Data entries:
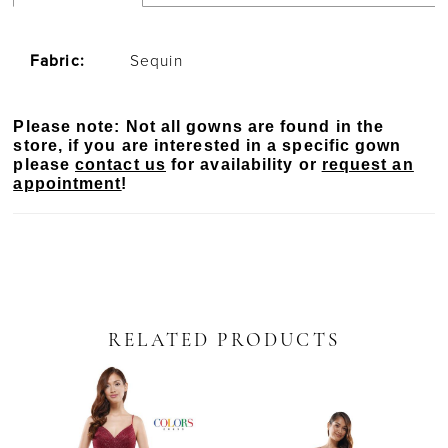
Fabric:
Sequin
Please note: Not all gowns are found in the
store, if you are interested in a specific gown
please
contact us
for availability or
request an
appointment
!
RELATED PRODUCTS
PAUSE AUTOPLAY
PREVIOUS SLIDE
NEXT SLIDE
Related
Skip
0
Products
to
Carousel
end
1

> Exercise requirements
Print each of the records above exactly as written, leaving no picture in the copy.

> Finished task
Fabric:
Sequin
Please note: Not all gowns are found in the
store, if you are interested in a specific gown
please
contact us
for availability or
request an
appointment
!
RELATED PRODUCTS
PAUSE AUTOPLAY
PREVIOUS SLIDE
NEXT SLIDE
Related
Skip
0
Products
to
Carousel
end
1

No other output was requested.